La Corte Europea dei Diritti dell’Uomo ha emesso la sentenza definitiva di condanna nei confronti dell’Italia per le violazioni dei diritti umani nella gestione dei rifiuti nella Terra dei Fuochi. Lo Stato ha scelto di non presentare ricorso, rendendo così esecutivo il verdetto di Strasburgo. Una scelta, quella del Governo italiano, data da una infruttuosa ricerca di ragioni legali per avanzare il ricorso? Oppure è la conseguenza di una visione realistica dei fatti?
Lo Stato ha versato fino a oggi circa 325 milioni di euro in sanzioni europee per non aver ottemperato agli obblighi di bonifica e continua a pagare. Per non parlare del danno sanitario, umano, personale che subisce la comunità da anni. Le popolazioni locali continuano a vivere circondate da discariche. La nomina del generale Giuseppe Vadalà a commissario unico per la bonifica della Terra dei Fuochi prevede, difatti, il compito di centralizzare e accelerare le decisioni riguardanti le operazioni di risanamento ambientale. Ci si chiede se ciò accadrà davvero e se la sua relazione, attesa per i prossimi giorni, possa contenere indicazioni decisive per il futuro del territorio o meno.
«La notizia non è questa», dichiara Vincenzo Tosti di Stop Biocidio. «La notizia è che il 14 maggio il commissario generale Vadalà consegnerà il report. Da quella data dovranno trascorrere i due anni di tempo che la sentenza ha dato all’Italia per mettere giù e pianificare un percorso che va verso – più o meno – una soluzione.

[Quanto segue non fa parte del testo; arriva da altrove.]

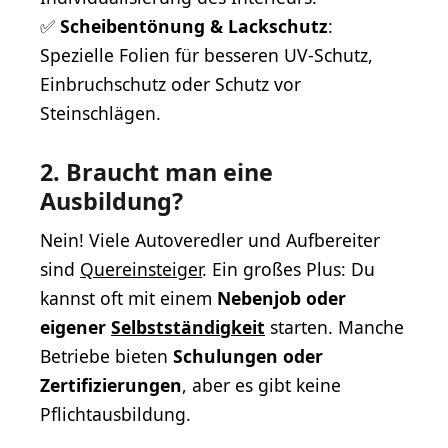
✅
Scheibentönung & Lackschutz
:
Spezielle Folien für besseren UV-Schutz,
Einbruchschutz oder Schutz vor
Steinschlägen.
2. Braucht man eine
Ausbildung?
Nein! Viele Autoveredler und Aufbereiter
sind
Quereinsteiger
. Ein großes Plus: Du
kannst oft mit einem
Nebenjob oder
eigener
Selbstständigkeit
starten. Manche
Betriebe bieten
Schulungen oder
Zertifizierungen
, aber es gibt keine
Pflichtausbildung.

Adesso facciamo il conto alla rovescia per capire che cosa faranno. Non ci aspettiamo grandi cose, ma siamo in attesa e vigileremo. Siamo stati molto critici sul commissariamento, perché non hanno mai portato a nulla di buono. Dal 94 ad oggi non c’è un esempio di commissariato che abbia portato delle azioni che hanno favorito dei processi. Siamo stati critici per questo e poi perché la sentenza stessa impone un percorso che sicuramente non impone quello del commissariamento. Parla di un coordinamento tra enti che deve pianificare e programmare con il coinvolgimento della comunità, dei cittadini».
Sulla definitività della sentenza, nonostante le dichiarazioni avanzate dal Ministro dell’ambiente sulla presentazione di un ricorso, Tosti commenta: «Il Governo non ha fatto altro che non impugnare nei termini imposti dalla legge la sentenza. Fondamentalmente non c’erano motivazioni adeguate a impugnare un atto. Quello che la Corte ha prodotto e quindi documentato ampiamente non lasciava spazio per eventuali impugnazioni».
Il 2025 e gli anni che lo hanno preceduto, meno di quelli che lo seguiranno, sembrano essere pregni di una caratteristica devastante. La disillusione, la rassegnazione che le cose vadano male e che, quindi, debbano andare sempre peggio. Ma, sottolinea Vincenzo Tosti: «In un’Europa dove, in questo momento, è molto complicato pensare che ci siano sentenze di questo tipo, queste aprono spiragli, danno ragione alla comunità e ai cittadini. Danno una grande speranza: credere nelle cose che possono cambiare non è sbagliato, anzi, il contrario. Dà forza a quelle comunità che si ribellano a uno stato di cose e non accettano passivamente l’imposizione di una società e di modelli di vita che fanno arrivare a vivere questo. Credere che la giustizia prima o poi bussi alla porta è qualcosa che in un tempo come questo è bello. A distanza di poco abbiamo avuto ragione sulla Terra dei fuochi e le Fonderie Pisano, due vertenze che in qualche modo hanno coinvolto questa terra già da tantissimo tempo».
«La Terra dei fuochi – conclude Tosti – io credo che sia una cosa molto particolare, è qualcosa che nessun’altra regione ha. Nella tragedia, è qualcosa di complesso ed esplosivo nello stesso tempo. E in questo momento avere il giudizio positivo, l’Europa che ci dà ragione, la Corte europea dei diritti umani che ci dà ragione, è una cosa straordinaria in un tempo come questo».